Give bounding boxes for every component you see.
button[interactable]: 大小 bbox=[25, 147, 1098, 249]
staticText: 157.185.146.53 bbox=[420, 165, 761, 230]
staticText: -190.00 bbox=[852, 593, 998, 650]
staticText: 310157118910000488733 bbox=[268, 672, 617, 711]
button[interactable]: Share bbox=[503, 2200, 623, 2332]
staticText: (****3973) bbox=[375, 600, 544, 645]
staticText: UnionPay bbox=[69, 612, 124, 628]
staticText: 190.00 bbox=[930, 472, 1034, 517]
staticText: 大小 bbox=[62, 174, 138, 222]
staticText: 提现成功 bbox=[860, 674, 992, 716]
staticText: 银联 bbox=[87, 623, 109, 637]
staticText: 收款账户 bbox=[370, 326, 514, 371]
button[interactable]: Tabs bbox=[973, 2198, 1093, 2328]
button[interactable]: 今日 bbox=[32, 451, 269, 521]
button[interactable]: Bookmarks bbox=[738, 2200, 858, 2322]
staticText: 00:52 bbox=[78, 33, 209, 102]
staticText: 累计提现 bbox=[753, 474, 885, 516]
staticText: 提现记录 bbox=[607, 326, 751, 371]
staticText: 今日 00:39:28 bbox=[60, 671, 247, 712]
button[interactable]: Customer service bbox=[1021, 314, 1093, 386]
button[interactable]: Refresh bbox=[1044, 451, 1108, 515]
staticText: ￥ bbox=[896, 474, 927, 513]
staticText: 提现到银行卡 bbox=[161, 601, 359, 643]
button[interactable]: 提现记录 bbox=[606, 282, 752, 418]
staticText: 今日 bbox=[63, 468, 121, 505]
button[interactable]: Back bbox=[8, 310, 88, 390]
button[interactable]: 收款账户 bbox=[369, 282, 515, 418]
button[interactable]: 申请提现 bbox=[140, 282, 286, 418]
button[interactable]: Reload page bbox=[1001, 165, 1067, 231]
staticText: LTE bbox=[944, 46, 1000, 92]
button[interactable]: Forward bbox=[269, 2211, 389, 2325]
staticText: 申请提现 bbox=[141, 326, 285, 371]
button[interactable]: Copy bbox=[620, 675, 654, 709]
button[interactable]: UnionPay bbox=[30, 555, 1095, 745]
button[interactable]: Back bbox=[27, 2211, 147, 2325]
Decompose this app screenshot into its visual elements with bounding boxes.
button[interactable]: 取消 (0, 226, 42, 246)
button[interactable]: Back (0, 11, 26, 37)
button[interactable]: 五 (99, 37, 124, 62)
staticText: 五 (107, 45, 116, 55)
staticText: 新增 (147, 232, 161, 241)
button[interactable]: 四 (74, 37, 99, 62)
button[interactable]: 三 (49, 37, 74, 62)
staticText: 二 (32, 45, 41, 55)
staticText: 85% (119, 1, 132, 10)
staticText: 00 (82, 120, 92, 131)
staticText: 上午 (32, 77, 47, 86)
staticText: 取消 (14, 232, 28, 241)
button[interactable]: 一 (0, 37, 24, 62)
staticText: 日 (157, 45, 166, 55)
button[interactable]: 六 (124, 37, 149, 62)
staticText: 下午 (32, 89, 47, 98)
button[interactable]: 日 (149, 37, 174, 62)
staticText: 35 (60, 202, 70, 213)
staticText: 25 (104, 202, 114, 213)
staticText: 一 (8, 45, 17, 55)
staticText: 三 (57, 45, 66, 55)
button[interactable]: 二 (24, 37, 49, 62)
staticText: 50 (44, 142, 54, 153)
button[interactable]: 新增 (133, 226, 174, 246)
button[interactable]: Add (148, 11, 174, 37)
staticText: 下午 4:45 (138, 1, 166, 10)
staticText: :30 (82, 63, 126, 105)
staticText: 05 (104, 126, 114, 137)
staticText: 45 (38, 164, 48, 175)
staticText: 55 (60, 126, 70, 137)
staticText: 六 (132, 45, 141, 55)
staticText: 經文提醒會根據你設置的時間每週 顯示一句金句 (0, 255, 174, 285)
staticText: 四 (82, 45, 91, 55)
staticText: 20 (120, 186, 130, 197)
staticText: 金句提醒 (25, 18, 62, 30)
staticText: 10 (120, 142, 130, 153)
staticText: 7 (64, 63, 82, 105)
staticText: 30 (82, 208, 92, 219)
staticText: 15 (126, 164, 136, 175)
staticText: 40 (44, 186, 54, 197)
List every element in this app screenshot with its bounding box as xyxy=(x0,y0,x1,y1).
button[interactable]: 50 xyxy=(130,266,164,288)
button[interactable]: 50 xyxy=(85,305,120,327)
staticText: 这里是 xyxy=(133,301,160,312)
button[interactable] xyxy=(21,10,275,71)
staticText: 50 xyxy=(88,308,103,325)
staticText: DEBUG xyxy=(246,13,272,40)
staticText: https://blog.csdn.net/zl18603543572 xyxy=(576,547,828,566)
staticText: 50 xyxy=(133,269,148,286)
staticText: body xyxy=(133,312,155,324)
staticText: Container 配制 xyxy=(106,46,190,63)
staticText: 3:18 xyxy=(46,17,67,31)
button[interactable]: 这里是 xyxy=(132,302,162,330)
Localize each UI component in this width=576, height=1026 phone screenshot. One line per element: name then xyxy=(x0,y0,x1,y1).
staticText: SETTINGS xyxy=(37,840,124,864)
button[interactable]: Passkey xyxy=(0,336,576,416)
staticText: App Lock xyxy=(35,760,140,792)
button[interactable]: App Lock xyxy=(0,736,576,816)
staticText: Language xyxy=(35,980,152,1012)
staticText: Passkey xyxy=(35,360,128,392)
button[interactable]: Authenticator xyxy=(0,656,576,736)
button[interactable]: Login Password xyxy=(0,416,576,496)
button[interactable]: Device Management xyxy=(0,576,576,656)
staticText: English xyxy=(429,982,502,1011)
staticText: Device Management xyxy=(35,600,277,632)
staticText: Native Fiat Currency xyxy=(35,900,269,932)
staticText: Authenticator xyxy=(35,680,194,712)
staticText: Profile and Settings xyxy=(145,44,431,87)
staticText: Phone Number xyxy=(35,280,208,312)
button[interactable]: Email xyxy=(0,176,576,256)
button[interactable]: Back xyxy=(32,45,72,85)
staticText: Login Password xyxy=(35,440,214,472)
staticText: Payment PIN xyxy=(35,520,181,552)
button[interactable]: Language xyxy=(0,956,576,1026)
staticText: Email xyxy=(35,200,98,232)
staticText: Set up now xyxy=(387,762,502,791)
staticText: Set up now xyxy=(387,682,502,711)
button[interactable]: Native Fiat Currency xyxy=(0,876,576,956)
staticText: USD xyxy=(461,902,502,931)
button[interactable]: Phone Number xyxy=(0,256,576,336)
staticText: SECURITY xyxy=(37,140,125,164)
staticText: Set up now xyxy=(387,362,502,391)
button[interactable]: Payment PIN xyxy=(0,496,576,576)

WHAT THE EXERCISE ASKS:
Would you return the full set of entries, unchanged in every detail?

PROBLEM SOLUTION:
Give bounding boxes for every component you see.
button[interactable]: 大小 bbox=[25, 147, 1098, 249]
staticText: 157.185.146.53 bbox=[420, 165, 761, 230]
staticText: -190.00 bbox=[852, 593, 998, 650]
staticText: 310157118910000488733 bbox=[268, 672, 617, 711]
button[interactable]: Share bbox=[503, 2200, 623, 2332]
staticText: (****3973) bbox=[375, 600, 544, 645]
staticText: UnionPay bbox=[69, 612, 124, 628]
staticText: 190.00 bbox=[930, 472, 1034, 517]
staticText: 大小 bbox=[62, 174, 138, 222]
staticText: 提现成功 bbox=[860, 674, 992, 716]
staticText: 银联 bbox=[87, 623, 109, 637]
staticText: 收款账户 bbox=[370, 326, 514, 371]
button[interactable]: Tabs bbox=[973, 2198, 1093, 2328]
button[interactable]: 今日 bbox=[32, 451, 269, 521]
button[interactable]: Bookmarks bbox=[738, 2200, 858, 2322]
staticText: 00:52 bbox=[78, 33, 209, 102]
staticText: 累计提现 bbox=[753, 474, 885, 516]
staticText: 提现记录 bbox=[607, 326, 751, 371]
staticText: 今日 00:39:28 bbox=[60, 671, 247, 712]
button[interactable]: Customer service bbox=[1021, 314, 1093, 386]
button[interactable]: Refresh bbox=[1044, 451, 1108, 515]
staticText: ￥ bbox=[896, 474, 927, 513]
staticText: 提现到银行卡 bbox=[161, 601, 359, 643]
button[interactable]: 提现记录 bbox=[606, 282, 752, 418]
staticText: 今日 bbox=[63, 468, 121, 505]
button[interactable]: Back bbox=[8, 310, 88, 390]
button[interactable]: 收款账户 bbox=[369, 282, 515, 418]
button[interactable]: 申请提现 bbox=[140, 282, 286, 418]
button[interactable]: Reload page bbox=[1001, 165, 1067, 231]
staticText: LTE bbox=[944, 46, 1000, 92]
button[interactable]: Forward bbox=[269, 2211, 389, 2325]
staticText: 申请提现 bbox=[141, 326, 285, 371]
button[interactable]: Copy bbox=[620, 675, 654, 709]
button[interactable]: UnionPay bbox=[30, 555, 1095, 745]
button[interactable]: Back bbox=[27, 2211, 147, 2325]
Decompose this app screenshot into its visual elements with bounding boxes.
button[interactable]: 取消 (0, 226, 42, 246)
button[interactable]: Back (0, 11, 26, 37)
button[interactable]: 五 (99, 37, 124, 62)
staticText: 五 (107, 45, 116, 55)
staticText: 新增 (147, 232, 161, 241)
button[interactable]: 四 (74, 37, 99, 62)
button[interactable]: 三 (49, 37, 74, 62)
staticText: 二 (32, 45, 41, 55)
staticText: 85% (119, 1, 132, 10)
staticText: 00 (82, 120, 92, 131)
staticText: 上午 (32, 77, 47, 86)
staticText: 取消 (14, 232, 28, 241)
button[interactable]: 一 (0, 37, 24, 62)
staticText: 日 (157, 45, 166, 55)
button[interactable]: 六 (124, 37, 149, 62)
staticText: 下午 (32, 89, 47, 98)
button[interactable]: 日 (149, 37, 174, 62)
staticText: 35 (60, 202, 70, 213)
staticText: 25 (104, 202, 114, 213)
staticText: 一 (8, 45, 17, 55)
staticText: 三 (57, 45, 66, 55)
button[interactable]: 二 (24, 37, 49, 62)
staticText: 50 (44, 142, 54, 153)
button[interactable]: 新增 (133, 226, 174, 246)
button[interactable]: Add (148, 11, 174, 37)
staticText: 下午 4:45 (138, 1, 166, 10)
staticText: :30 (82, 63, 126, 105)
staticText: 05 (104, 126, 114, 137)
staticText: 45 (38, 164, 48, 175)
staticText: 55 (60, 126, 70, 137)
staticText: 六 (132, 45, 141, 55)
staticText: 經文提醒會根據你設置的時間每週 顯示一句金句 (0, 255, 174, 285)
staticText: 四 (82, 45, 91, 55)
staticText: 20 (120, 186, 130, 197)
staticText: 金句提醒 (25, 18, 62, 30)
staticText: 10 (120, 142, 130, 153)
staticText: 7 (64, 63, 82, 105)
staticText: 30 (82, 208, 92, 219)
staticText: 15 (126, 164, 136, 175)
staticText: 40 (44, 186, 54, 197)
List every element in this app screenshot with its bounding box as xyxy=(x0,y0,x1,y1).
button[interactable]: 50 xyxy=(130,266,164,288)
button[interactable]: 50 xyxy=(85,305,120,327)
staticText: 这里是 xyxy=(133,301,160,312)
button[interactable] xyxy=(21,10,275,71)
staticText: 50 xyxy=(88,308,103,325)
staticText: DEBUG xyxy=(246,13,272,40)
staticText: https://blog.csdn.net/zl18603543572 xyxy=(576,547,828,566)
staticText: 50 xyxy=(133,269,148,286)
staticText: body xyxy=(133,312,155,324)
staticText: Container 配制 xyxy=(106,46,190,63)
staticText: 3:18 xyxy=(46,17,67,31)
button[interactable]: 这里是 xyxy=(132,302,162,330)
Localize each UI component in this width=576, height=1026 phone screenshot. One line per element: name then xyxy=(x0,y0,x1,y1).
staticText: SETTINGS xyxy=(37,840,124,864)
button[interactable]: Passkey xyxy=(0,336,576,416)
staticText: App Lock xyxy=(35,760,140,792)
button[interactable]: App Lock xyxy=(0,736,576,816)
staticText: Language xyxy=(35,980,152,1012)
staticText: Passkey xyxy=(35,360,128,392)
button[interactable]: Authenticator xyxy=(0,656,576,736)
button[interactable]: Login Password xyxy=(0,416,576,496)
button[interactable]: Device Management xyxy=(0,576,576,656)
staticText: English xyxy=(429,982,502,1011)
staticText: Device Management xyxy=(35,600,277,632)
staticText: Native Fiat Currency xyxy=(35,900,269,932)
staticText: Authenticator xyxy=(35,680,194,712)
staticText: Profile and Settings xyxy=(145,44,431,87)
staticText: Phone Number xyxy=(35,280,208,312)
button[interactable]: Email xyxy=(0,176,576,256)
button[interactable]: Back xyxy=(32,45,72,85)
staticText: Login Password xyxy=(35,440,214,472)
staticText: Payment PIN xyxy=(35,520,181,552)
button[interactable]: Language xyxy=(0,956,576,1026)
staticText: Email xyxy=(35,200,98,232)
staticText: Set up now xyxy=(387,762,502,791)
staticText: Set up now xyxy=(387,682,502,711)
button[interactable]: Native Fiat Currency xyxy=(0,876,576,956)
staticText: USD xyxy=(461,902,502,931)
button[interactable]: Phone Number xyxy=(0,256,576,336)
staticText: SECURITY xyxy=(37,140,125,164)
staticText: Set up now xyxy=(387,362,502,391)
button[interactable]: Payment PIN xyxy=(0,496,576,576)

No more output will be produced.